**Task description:** Each line below must be printed again exactly.

**Records to use:**
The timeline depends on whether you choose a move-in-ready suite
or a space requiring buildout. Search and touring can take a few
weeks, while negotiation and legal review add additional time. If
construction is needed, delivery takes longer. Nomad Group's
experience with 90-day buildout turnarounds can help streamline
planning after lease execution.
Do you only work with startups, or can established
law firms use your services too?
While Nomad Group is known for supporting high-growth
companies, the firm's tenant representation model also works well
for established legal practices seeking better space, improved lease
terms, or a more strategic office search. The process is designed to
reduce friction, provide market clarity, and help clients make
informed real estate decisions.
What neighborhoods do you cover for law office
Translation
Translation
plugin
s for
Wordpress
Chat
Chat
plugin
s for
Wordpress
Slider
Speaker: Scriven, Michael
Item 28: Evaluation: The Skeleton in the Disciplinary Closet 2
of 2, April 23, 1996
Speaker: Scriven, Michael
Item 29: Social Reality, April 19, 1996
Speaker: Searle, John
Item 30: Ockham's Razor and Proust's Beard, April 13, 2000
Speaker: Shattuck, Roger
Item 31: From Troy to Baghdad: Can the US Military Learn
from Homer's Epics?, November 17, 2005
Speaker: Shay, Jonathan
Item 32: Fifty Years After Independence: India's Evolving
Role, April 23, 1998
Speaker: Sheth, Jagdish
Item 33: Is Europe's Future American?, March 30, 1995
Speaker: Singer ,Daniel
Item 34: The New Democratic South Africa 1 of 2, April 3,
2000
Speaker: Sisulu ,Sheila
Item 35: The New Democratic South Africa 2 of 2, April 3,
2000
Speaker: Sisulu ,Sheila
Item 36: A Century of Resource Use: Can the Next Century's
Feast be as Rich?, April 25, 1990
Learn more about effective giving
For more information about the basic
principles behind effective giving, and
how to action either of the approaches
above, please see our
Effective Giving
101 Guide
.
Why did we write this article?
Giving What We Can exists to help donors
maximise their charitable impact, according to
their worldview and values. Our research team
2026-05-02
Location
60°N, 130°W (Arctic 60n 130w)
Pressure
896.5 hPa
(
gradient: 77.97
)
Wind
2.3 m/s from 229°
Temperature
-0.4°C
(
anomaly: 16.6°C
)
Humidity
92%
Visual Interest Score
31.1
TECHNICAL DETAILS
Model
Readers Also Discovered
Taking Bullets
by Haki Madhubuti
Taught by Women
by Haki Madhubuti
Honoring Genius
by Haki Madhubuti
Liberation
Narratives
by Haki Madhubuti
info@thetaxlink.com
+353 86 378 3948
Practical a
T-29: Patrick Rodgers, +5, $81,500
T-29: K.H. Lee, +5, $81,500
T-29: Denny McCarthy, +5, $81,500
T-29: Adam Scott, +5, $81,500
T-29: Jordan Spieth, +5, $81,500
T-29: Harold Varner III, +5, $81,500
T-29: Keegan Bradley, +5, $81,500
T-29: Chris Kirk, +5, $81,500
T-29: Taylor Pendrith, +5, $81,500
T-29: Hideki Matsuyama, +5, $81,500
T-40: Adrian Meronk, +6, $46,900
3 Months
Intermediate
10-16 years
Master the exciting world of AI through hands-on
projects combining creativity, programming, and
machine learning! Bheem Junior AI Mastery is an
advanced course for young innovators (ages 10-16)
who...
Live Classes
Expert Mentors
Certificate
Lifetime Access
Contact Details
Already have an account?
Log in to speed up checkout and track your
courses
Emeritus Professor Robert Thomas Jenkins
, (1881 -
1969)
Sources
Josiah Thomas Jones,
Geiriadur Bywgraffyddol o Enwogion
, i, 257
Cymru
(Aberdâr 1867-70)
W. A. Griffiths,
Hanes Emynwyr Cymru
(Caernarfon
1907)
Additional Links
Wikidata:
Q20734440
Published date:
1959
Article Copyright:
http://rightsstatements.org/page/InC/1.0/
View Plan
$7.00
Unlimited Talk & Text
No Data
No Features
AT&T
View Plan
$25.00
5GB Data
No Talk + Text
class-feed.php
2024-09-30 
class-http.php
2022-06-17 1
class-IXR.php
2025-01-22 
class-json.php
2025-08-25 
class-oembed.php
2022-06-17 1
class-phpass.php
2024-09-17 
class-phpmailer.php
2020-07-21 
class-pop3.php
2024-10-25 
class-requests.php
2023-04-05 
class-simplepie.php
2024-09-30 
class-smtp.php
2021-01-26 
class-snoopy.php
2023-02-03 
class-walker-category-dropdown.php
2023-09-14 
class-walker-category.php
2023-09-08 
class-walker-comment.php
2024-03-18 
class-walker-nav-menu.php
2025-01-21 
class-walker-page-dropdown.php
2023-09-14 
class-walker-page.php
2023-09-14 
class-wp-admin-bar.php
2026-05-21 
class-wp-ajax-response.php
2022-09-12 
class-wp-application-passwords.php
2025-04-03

**Answer:**
The timeline depends on whether you choose a move-in-ready suite
or a space requiring buildout. Search and touring can take a few
weeks, while negotiation and legal review add additional time. If
construction is needed, delivery takes longer. Nomad Group's
experience with 90-day buildout turnarounds can help streamline
planning after lease execution.
Do you only work with startups, or can established
law firms use your services too?
While Nomad Group is known for supporting high-growth
companies, the firm's tenant representation model also works well
for established legal practices seeking better space, improved lease
terms, or a more strategic office search. The process is designed to
reduce friction, provide market clarity, and help clients make
informed real estate decisions.
What neighborhoods do you cover for law office
Translation
Translation
plugin
s for
Wordpress
Chat
Chat
plugin
s for
Wordpress
Slider
Speaker: Scriven, Michael
Item 28: Evaluation: The Skeleton in the Disciplinary Closet 2
of 2, April 23, 1996
Speaker: Scriven, Michael
Item 29: Social Reality, April 19, 1996
Speaker: Searle, John
Item 30: Ockham's Razor and Proust's Beard, April 13, 2000
Speaker: Shattuck, Roger
Item 31: From Troy to Baghdad: Can the US Military Learn
from Homer's Epics?, November 17, 2005
Speaker: Shay, Jonathan
Item 32: Fifty Years After Independence: India's Evolving
Role, April 23, 1998
Speaker: Sheth, Jagdish
Item 33: Is Europe's Future American?, March 30, 1995
Speaker: Singer ,Daniel
Item 34: The New Democratic South Africa 1 of 2, April 3,
2000
Speaker: Sisulu ,Sheila
Item 35: The New Democratic South Africa 2 of 2, April 3,
2000
Speaker: Sisulu ,Sheila
Item 36: A Century of Resource Use: Can the Next Century's
Feast be as Rich?, April 25, 1990
Learn more about effective giving
For more information about the basic
principles behind effective giving, and
how to action either of the approaches
above, please see our
Effective Giving
101 Guide
.
Why did we write this article?
Giving What We Can exists to help donors
maximise their charitable impact, according to
their worldview and values. Our research team
2026-05-02
Location
60°N, 130°W (Arctic 60n 130w)
Pressure
896.5 hPa
(
gradient: 77.97
)
Wind
2.3 m/s from 229°
Temperature
-0.4°C
(
anomaly: 16.6°C
)
Humidity
92%
Visual Interest Score
31.1
TECHNICAL DETAILS
Model
Readers Also Discovered
Taking Bullets
by Haki Madhubuti
Taught by Women
by Haki Madhubuti
Honoring Genius
by Haki Madhubuti
Liberation
Narratives
by Haki Madhubuti
info@thetaxlink.com
+353 86 378 3948
Practical a
T-29: Patrick Rodgers, +5, $81,500
T-29: K.H. Lee, +5, $81,500
T-29: Denny McCarthy, +5, $81,500
T-29: Adam Scott, +5, $81,500
T-29: Jordan Spieth, +5, $81,500
T-29: Harold Varner III, +5, $81,500
T-29: Keegan Bradley, +5, $81,500
T-29: Chris Kirk, +5, $81,500
T-29: Taylor Pendrith, +5, $81,500
T-29: Hideki Matsuyama, +5, $81,500
T-40: Adrian Meronk, +6, $46,900
3 Months
Intermediate
10-16 years
Master the exciting world of AI through hands-on
projects combining creativity, programming, and
machine learning! Bheem Junior AI Mastery is an
advanced course for young innovators (ages 10-16)
who...
Live Classes
Expert Mentors
Certificate
Lifetime Access
Contact Details
Already have an account?
Log in to speed up checkout and track your
courses
Emeritus Professor Robert Thomas Jenkins
, (1881 -
1969)
Sources
Josiah Thomas Jones,
Geiriadur Bywgraffyddol o Enwogion
, i, 257
Cymru
(Aberdâr 1867-70)
W. A. Griffiths,
Hanes Emynwyr Cymru
(Caernarfon
1907)
Additional Links
Wikidata:
Q20734440
Published date:
1959
Article Copyright:
http://rightsstatements.org/page/InC/1.0/
View Plan
$7.00
Unlimited Talk & Text
No Data
No Features
AT&T
View Plan
$25.00
5GB Data
No Talk + Text
class-feed.php
2024-09-30 
class-http.php
2022-06-17 1
class-IXR.php
2025-01-22 
class-json.php
2025-08-25 
class-oembed.php
2022-06-17 1
class-phpass.php
2024-09-17 
class-phpmailer.php
2020-07-21 
class-pop3.php
2024-10-25 
class-requests.php
2023-04-05 
class-simplepie.php
2024-09-30 
class-smtp.php
2021-01-26 
class-snoopy.php
2023-02-03 
class-walker-category-dropdown.php
2023-09-14 
class-walker-category.php
2023-09-08 
class-walker-comment.php
2024-03-18 
class-walker-nav-menu.php
2025-01-21 
class-walker-page-dropdown.php
2023-09-14 
class-walker-page.php
2023-09-14 
class-wp-admin-bar.php
2026-05-21 
class-wp-ajax-response.php
2022-09-12 
class-wp-application-passwords.php
2025-04-03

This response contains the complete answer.